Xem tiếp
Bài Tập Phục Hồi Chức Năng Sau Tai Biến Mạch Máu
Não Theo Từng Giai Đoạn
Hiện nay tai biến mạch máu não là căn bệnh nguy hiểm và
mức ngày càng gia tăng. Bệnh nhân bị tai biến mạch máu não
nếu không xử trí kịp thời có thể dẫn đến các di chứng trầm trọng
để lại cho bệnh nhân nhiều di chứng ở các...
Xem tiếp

● **Task objective**
Copy out all of the material, word for word.

● **Expected answer**
Xem tiếp
Bài Tập Phục Hồi Chức Năng Sau Tai Biến Mạch Máu
Não Theo Từng Giai Đoạn
Hiện nay tai biến mạch máu não là căn bệnh nguy hiểm và
mức ngày càng gia tăng. Bệnh nhân bị tai biến mạch máu não
nếu không xử trí kịp thời có thể dẫn đến các di chứng trầm trọng
để lại cho bệnh nhân nhiều di chứng ở các...
Xem tiếp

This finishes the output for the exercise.